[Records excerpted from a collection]
============================================================
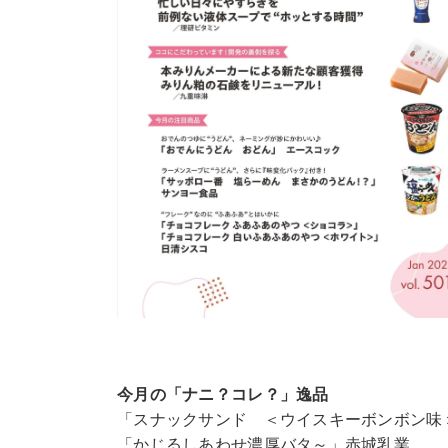
今月の「ナニ？コレ？」逸品
「スナックサンド ＜ウイスキーボンボン味
「かじるしあわせ濃厚バタ～」赤城乳業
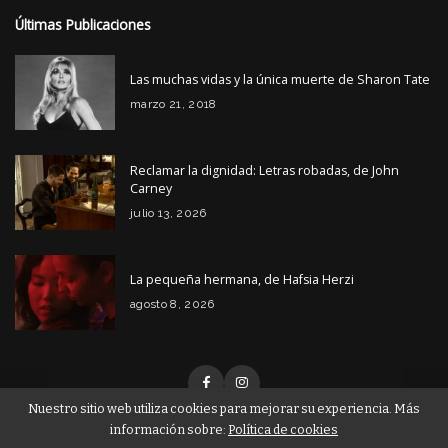
Últimas Publicaciones
Las muchas vidas y la única muerte de Sharon Tate
marzo 21, 2018
Reclamar la dignidad: Letras robadas, de John
Carney
julio 13, 2026
La pequeña hermana, de Hafsia Herzi
agosto 8, 2026
Nuestro sitio web utiliza cookies para mejorar su experiencia. Más
información sobre:
Política de cookies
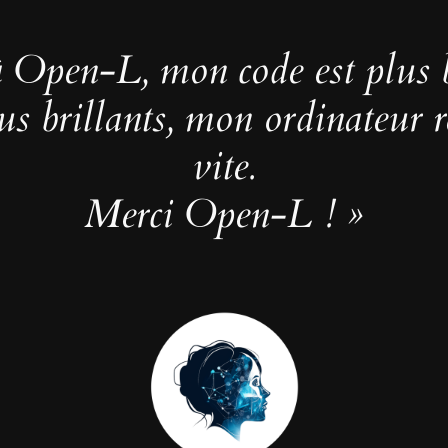
0
t
2
e
à Open-L, mon code est plus 
4
m
p
lus brillants, mon ordinateur 
s
p
vite.
e
Merci Open-L ! »
r
d
u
============================================================
Work instruction: The entries are to be transcribed in full. Their pictures are not.

Response to this exercise:
今月の「ナニ？コレ？」逸品
「スナックサンド ＜ウイスキーボンボン味
「かじるしあわせ濃厚バタ～」赤城乳業
Últimas Publicaciones
Las muchas vidas y la única muerte de Sharon Tate
marzo 21, 2018
Reclamar la dignidad: Letras robadas, de John
Carney
julio 13, 2026
La pequeña hermana, de Hafsia Herzi
agosto 8, 2026
Nuestro sitio web utiliza cookies para mejorar su experiencia. Más
información sobre:
Política de cookies
0
t
2
e
à Open-L, mon code est plus 
4
m
p
lus brillants, mon ordinateur 
s
p
vite.
e
Merci Open-L ! »
r
d
u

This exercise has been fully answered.